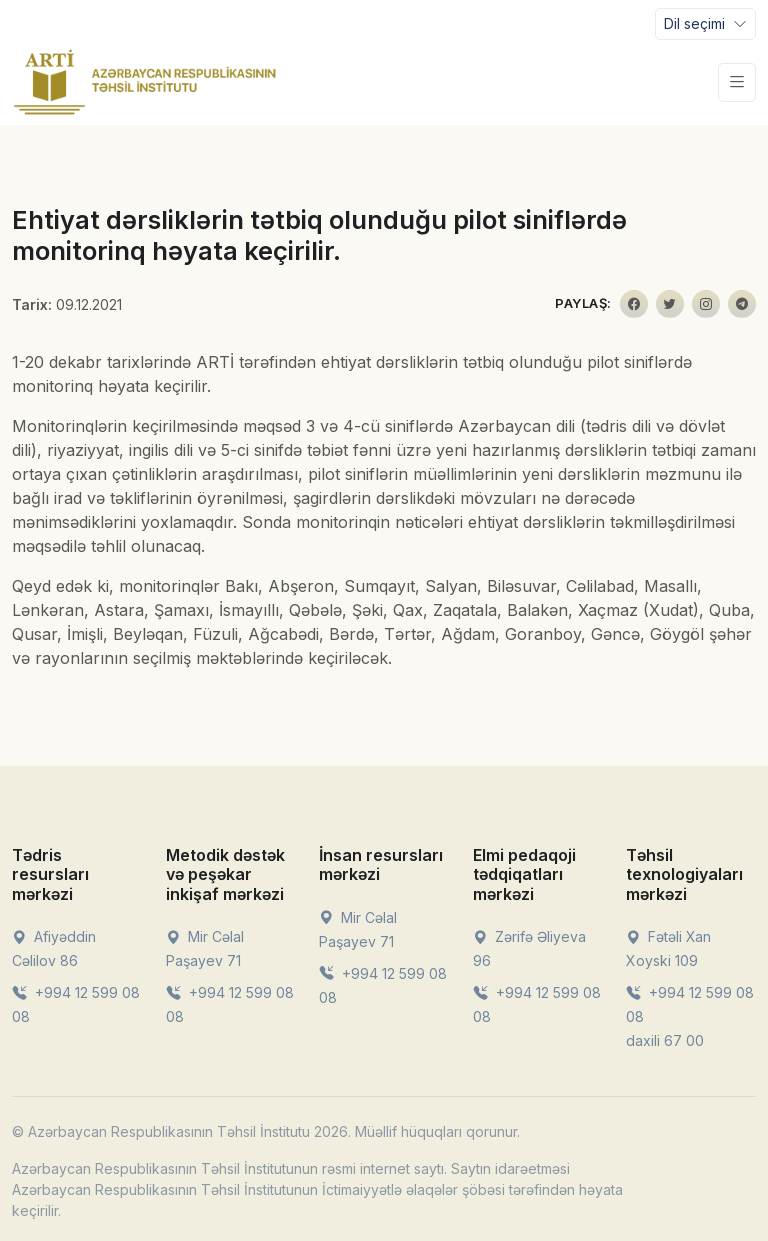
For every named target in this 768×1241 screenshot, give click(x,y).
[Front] (145, 82)
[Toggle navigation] (705, 24)
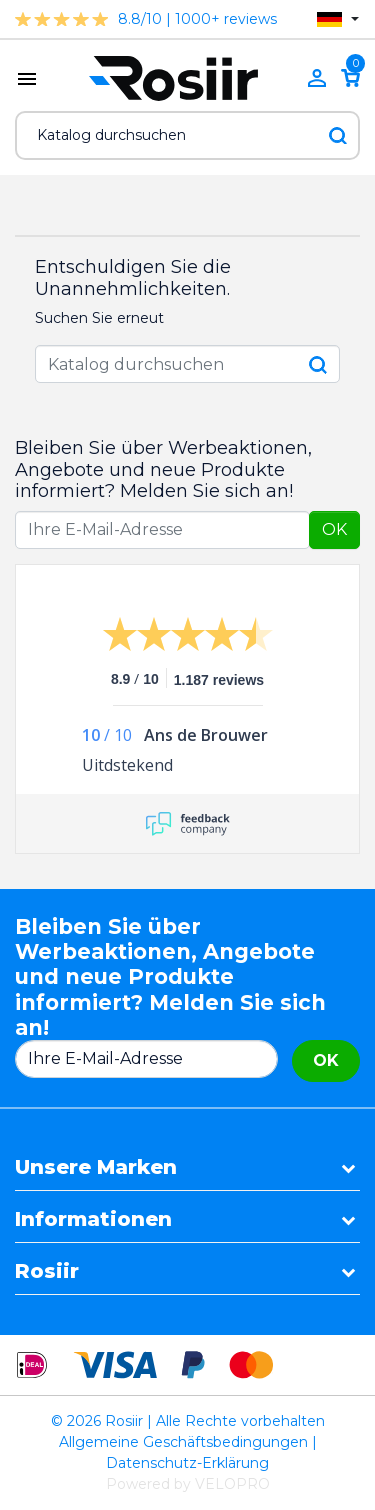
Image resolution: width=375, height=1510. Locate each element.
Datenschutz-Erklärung (187, 1463)
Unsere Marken (96, 1167)
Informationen (93, 1219)
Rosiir (47, 1271)
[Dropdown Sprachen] (338, 19)
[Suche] (187, 135)
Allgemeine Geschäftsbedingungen (183, 1442)
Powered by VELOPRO (188, 1484)
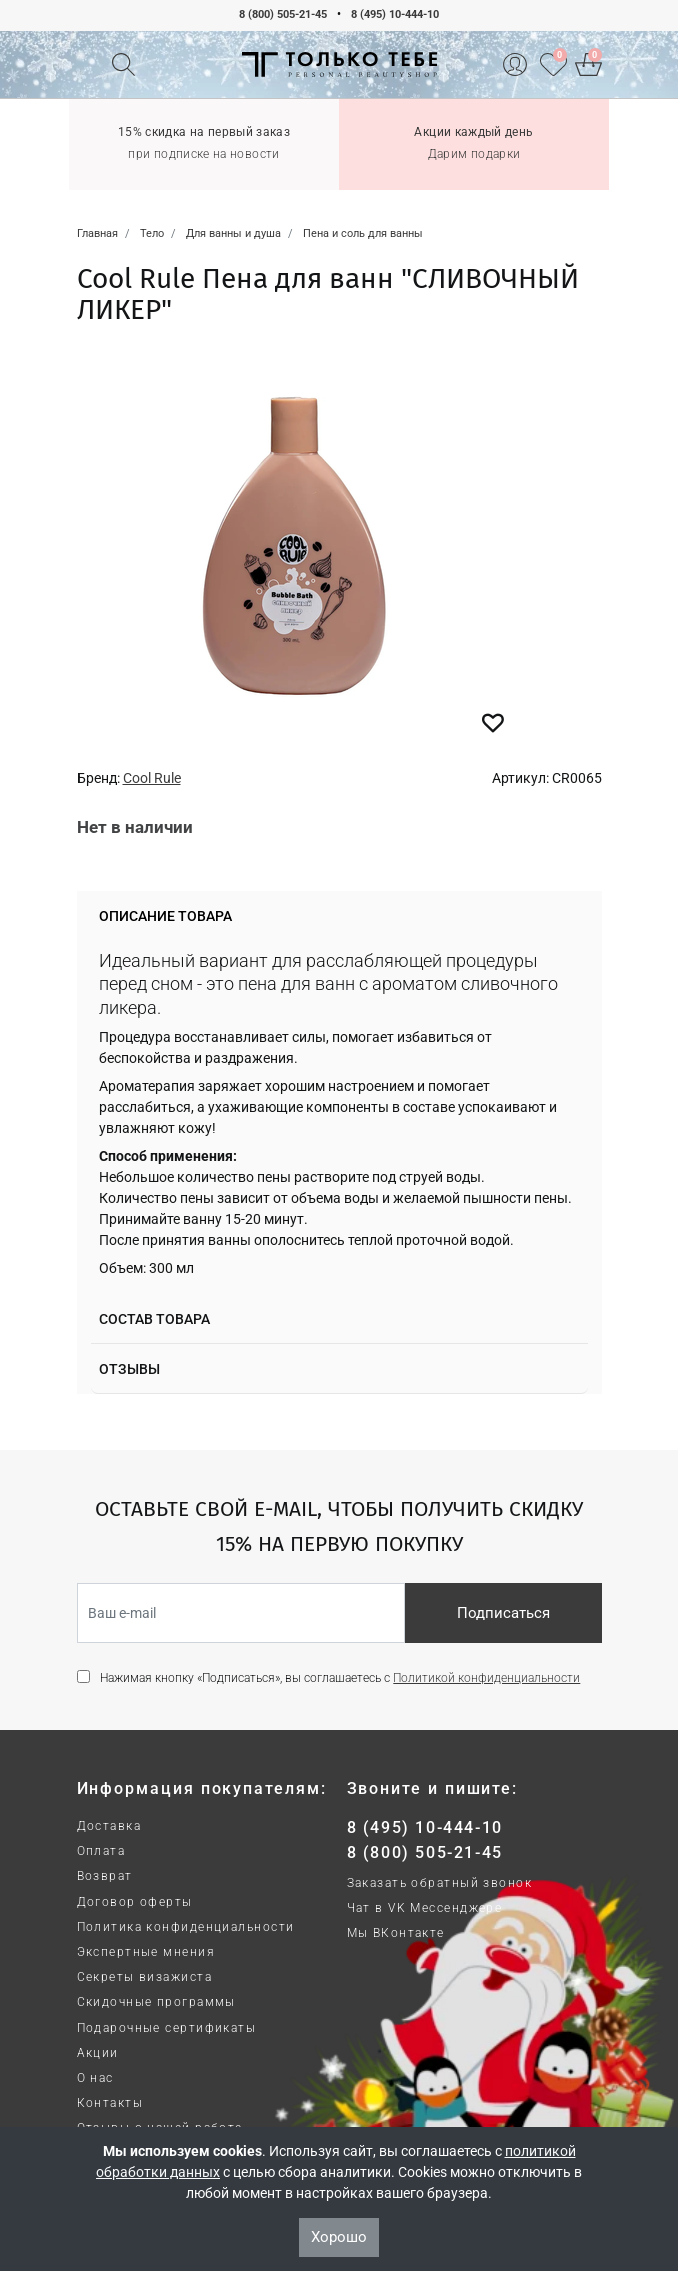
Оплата (101, 1851)
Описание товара (165, 916)
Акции (98, 2053)
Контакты (110, 2103)
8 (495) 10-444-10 (395, 14)
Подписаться (503, 1613)
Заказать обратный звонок (440, 1883)
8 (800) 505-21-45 (283, 14)
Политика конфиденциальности (186, 1927)
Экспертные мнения (146, 1952)
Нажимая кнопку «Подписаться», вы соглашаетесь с (340, 1678)
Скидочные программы (156, 2002)
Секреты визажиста (144, 1977)
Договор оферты (135, 1902)
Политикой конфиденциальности (486, 1678)
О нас (95, 2078)
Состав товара (154, 1319)
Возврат (105, 1876)
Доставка (109, 1826)
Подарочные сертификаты (167, 2028)
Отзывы (129, 1369)
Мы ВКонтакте (396, 1933)
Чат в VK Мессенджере (425, 1908)
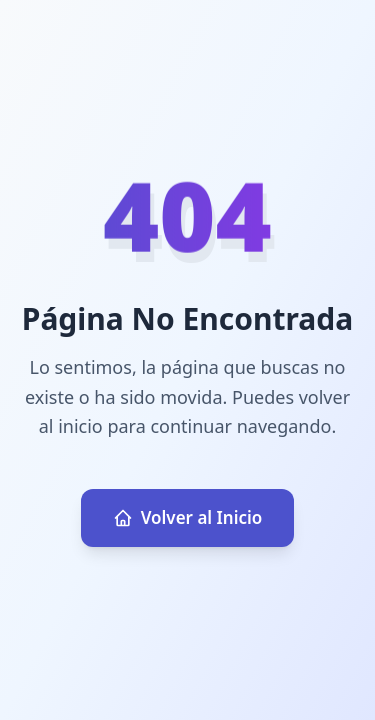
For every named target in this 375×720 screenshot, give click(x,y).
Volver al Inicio (188, 517)
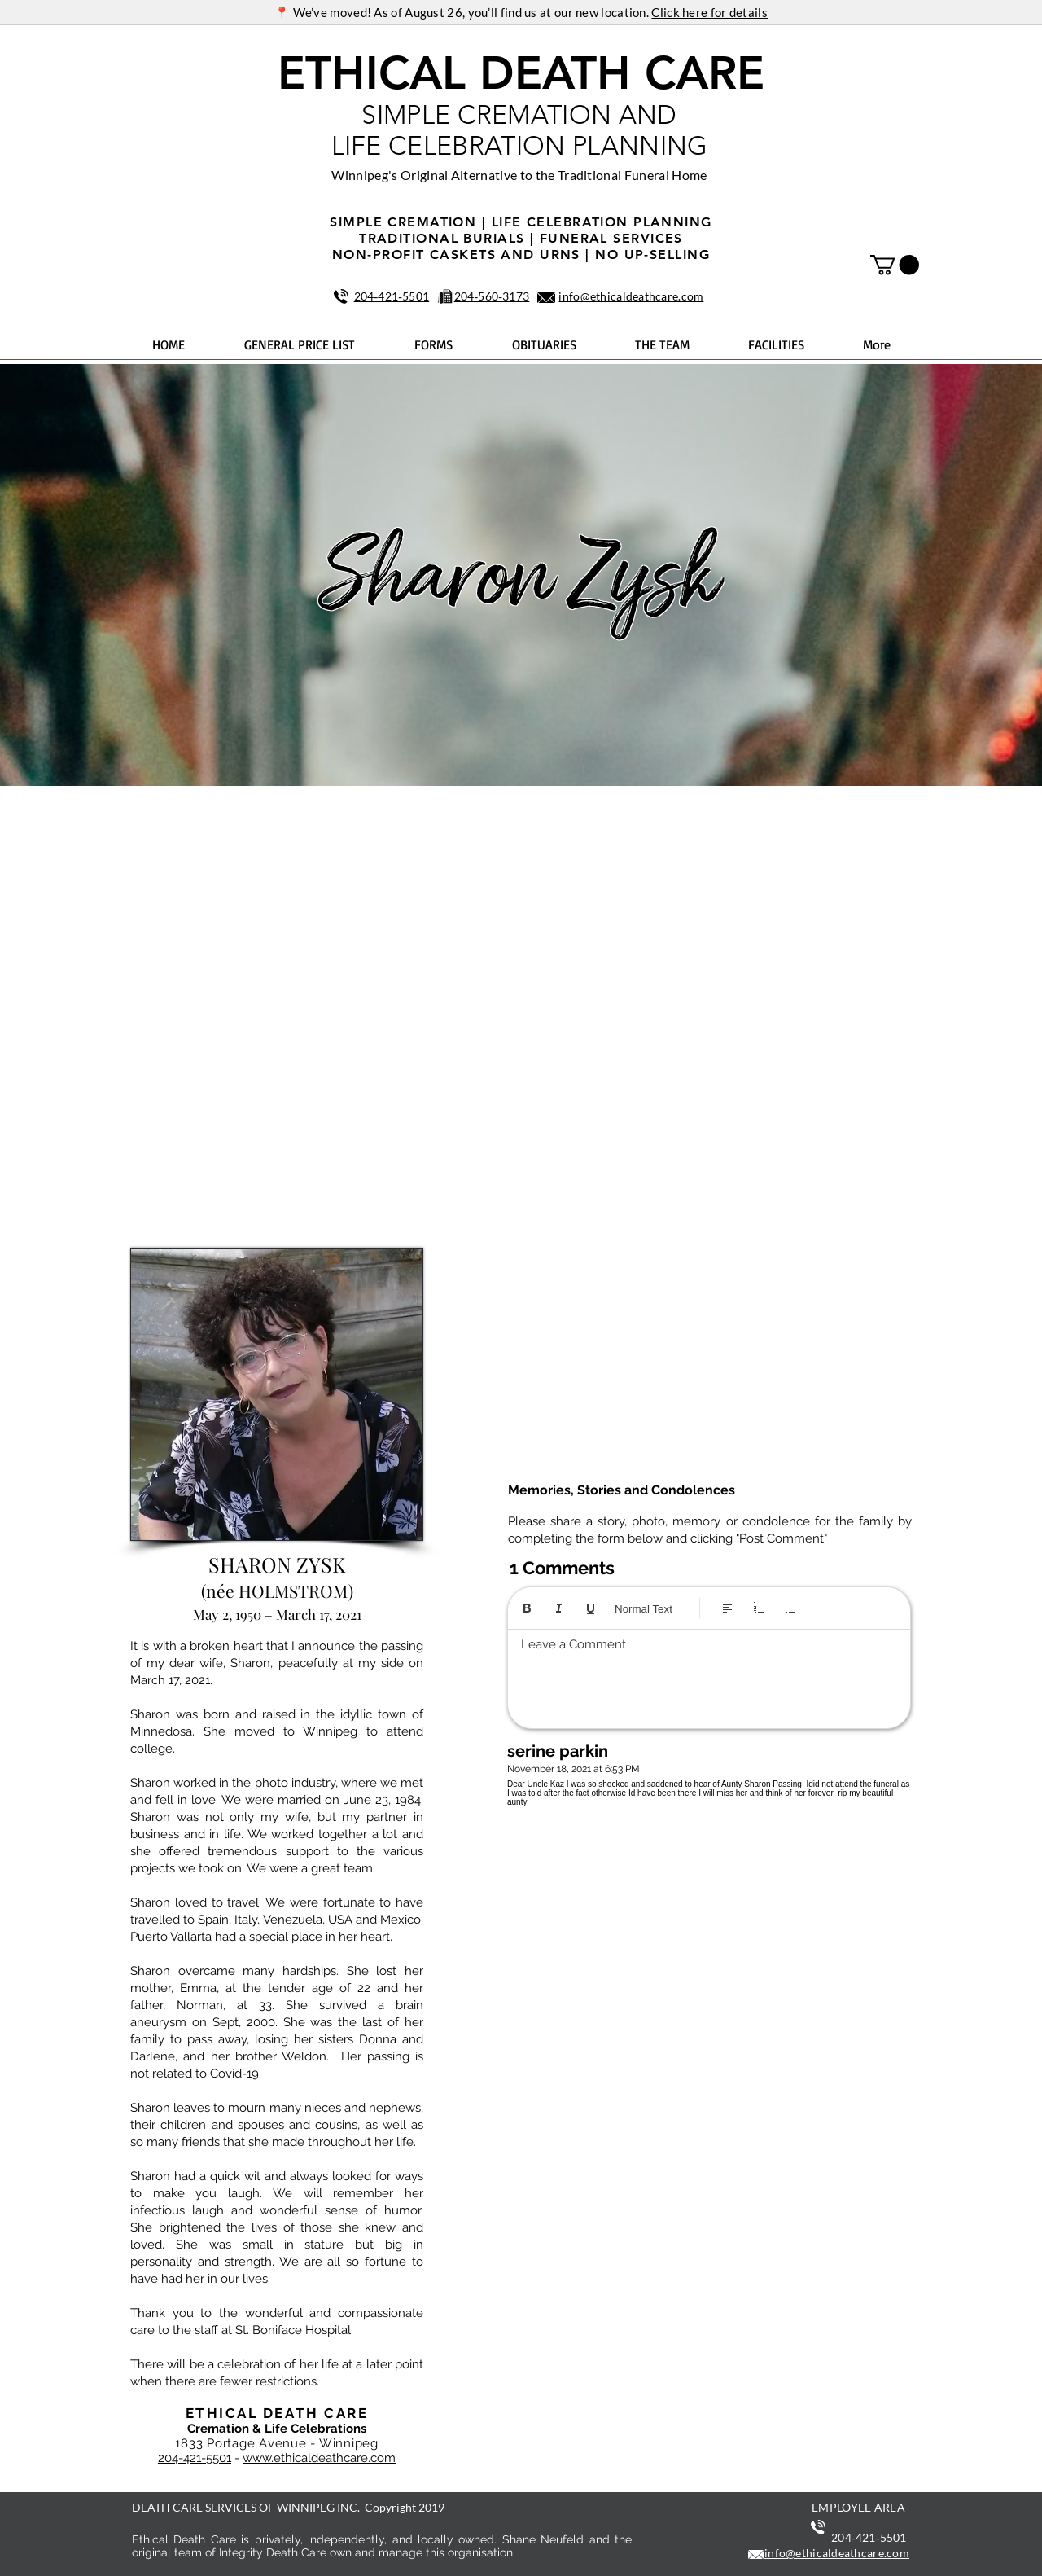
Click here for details (709, 12)
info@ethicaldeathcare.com (630, 296)
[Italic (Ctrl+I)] (559, 1608)
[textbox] (709, 1674)
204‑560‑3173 (492, 296)
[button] (894, 264)
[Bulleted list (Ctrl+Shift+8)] (791, 1608)
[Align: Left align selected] (727, 1608)
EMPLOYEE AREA (858, 2507)
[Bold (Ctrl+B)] (527, 1608)
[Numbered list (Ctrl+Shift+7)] (759, 1608)
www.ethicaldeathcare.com (319, 2458)
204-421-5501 (194, 2458)
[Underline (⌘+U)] (590, 1608)
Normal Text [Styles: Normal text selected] (643, 1609)
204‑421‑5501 (392, 296)
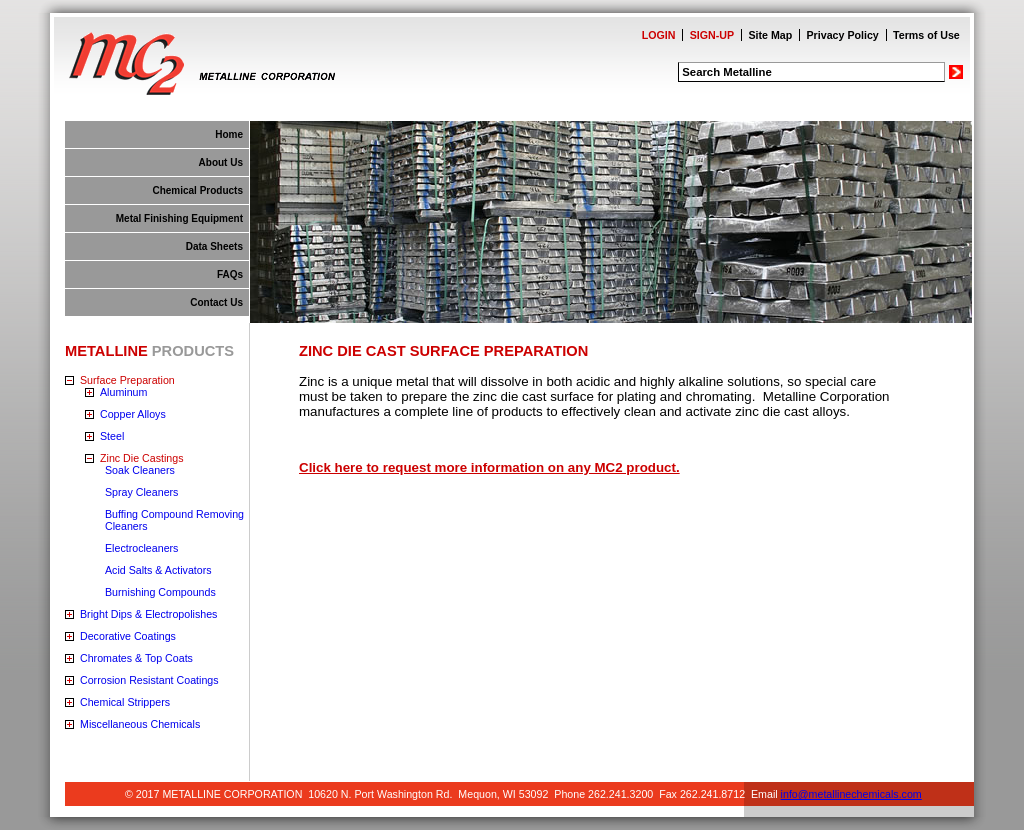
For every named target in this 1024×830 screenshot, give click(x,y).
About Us (221, 162)
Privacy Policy (843, 35)
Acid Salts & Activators (158, 570)
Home (229, 134)
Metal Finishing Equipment (179, 218)
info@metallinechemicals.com (851, 794)
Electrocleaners (141, 548)
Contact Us (216, 302)
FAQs (230, 274)
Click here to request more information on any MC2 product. (489, 467)
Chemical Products (197, 190)
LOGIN (659, 35)
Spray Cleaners (141, 492)
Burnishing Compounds (160, 592)
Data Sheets (214, 246)
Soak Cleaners (140, 470)
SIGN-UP (712, 35)
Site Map (770, 35)
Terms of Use (926, 35)
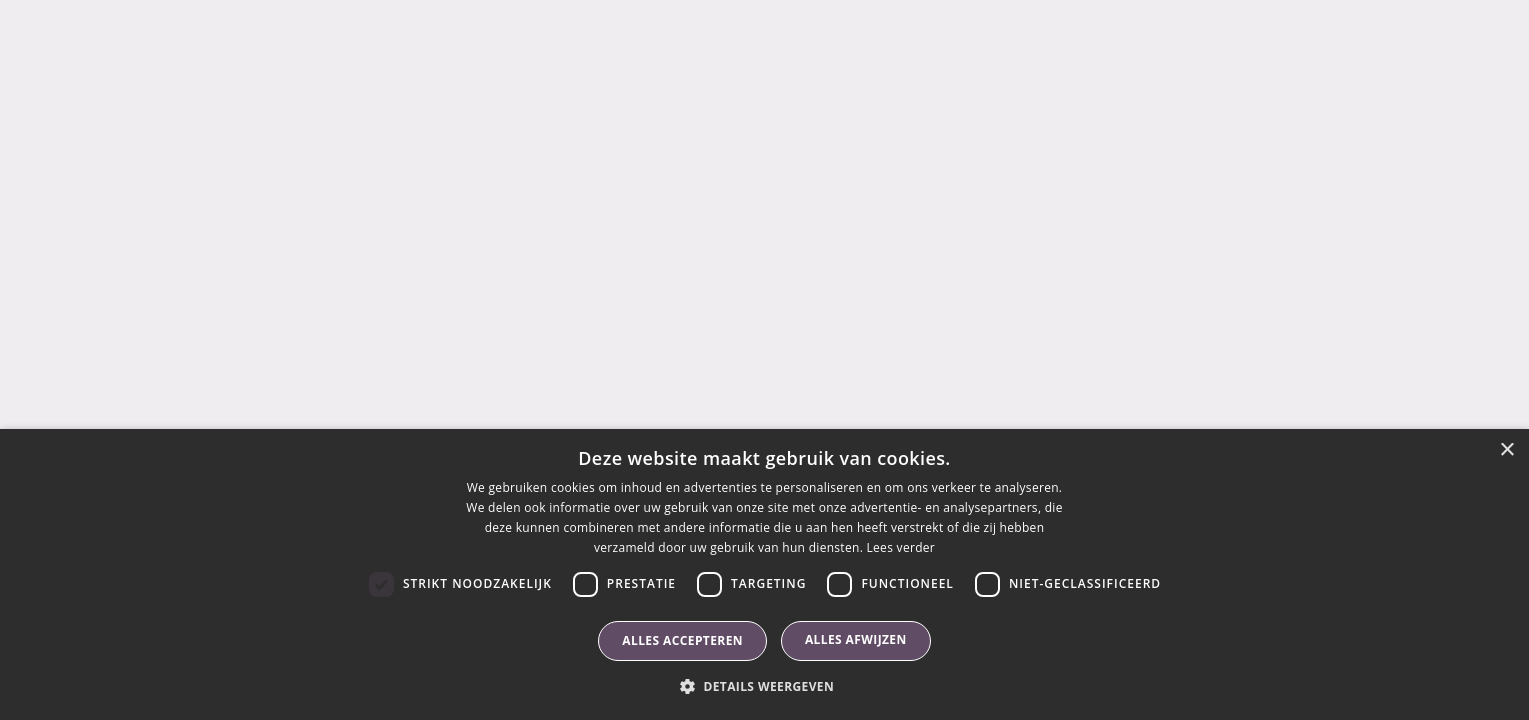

* * * * * * *

Your goal:
Your answer should be all lines from the data that contain "Подписаться".

Answer to this exercise:
Подписаться (503, 1613)
Нажимая кнопку «Подписаться», вы соглашаетесь с (340, 1678)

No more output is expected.